• [Brief]:
Reproduce, word for word, the lines in the material below starting with the one that has "Зашто никада не виђамо младе" and going on through the one that has "sacrifícios, apenas a". Leave out all pictures.

• [Data for analysis]:
********

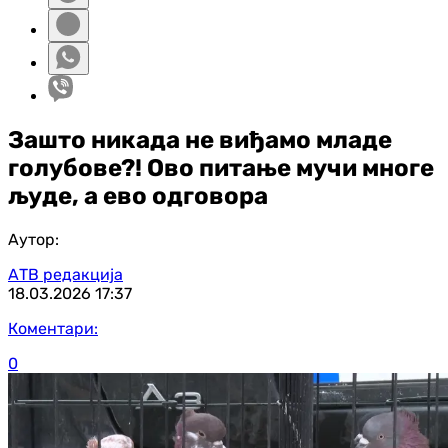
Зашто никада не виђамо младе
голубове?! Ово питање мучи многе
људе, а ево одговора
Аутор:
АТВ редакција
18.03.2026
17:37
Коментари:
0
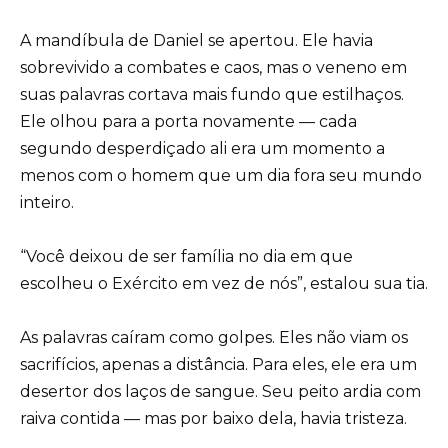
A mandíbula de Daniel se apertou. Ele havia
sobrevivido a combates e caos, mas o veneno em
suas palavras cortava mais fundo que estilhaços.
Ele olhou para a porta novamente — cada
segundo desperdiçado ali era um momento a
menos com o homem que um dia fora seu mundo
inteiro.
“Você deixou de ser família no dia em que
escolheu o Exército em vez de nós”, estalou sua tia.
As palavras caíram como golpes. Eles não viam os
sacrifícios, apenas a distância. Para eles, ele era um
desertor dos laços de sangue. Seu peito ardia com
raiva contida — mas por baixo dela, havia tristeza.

********

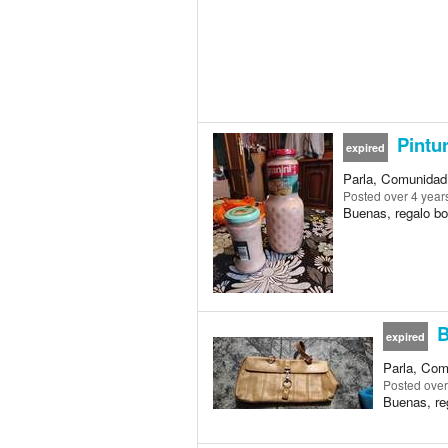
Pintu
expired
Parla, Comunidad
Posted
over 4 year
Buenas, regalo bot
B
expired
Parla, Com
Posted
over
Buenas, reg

********

• [Task output]:
Зашто никада не виђамо младе
голубове?! Ово питање мучи многе
људе, а ево одговора
Аутор:
АТВ редакција
18.03.2026
17:37
Коментари:
0
A mandíbula de Daniel se apertou. Ele havia
sobrevivido a combates e caos, mas o veneno em
suas palavras cortava mais fundo que estilhaços.
Ele olhou para a porta novamente — cada
segundo desperdiçado ali era um momento a
menos com o homem que um dia fora seu mundo
inteiro.
“Você deixou de ser família no dia em que
escolheu o Exército em vez de nós”, estalou sua tia.
As palavras caíram como golpes. Eles não viam os
sacrifícios, apenas a distância. Para eles, ele era um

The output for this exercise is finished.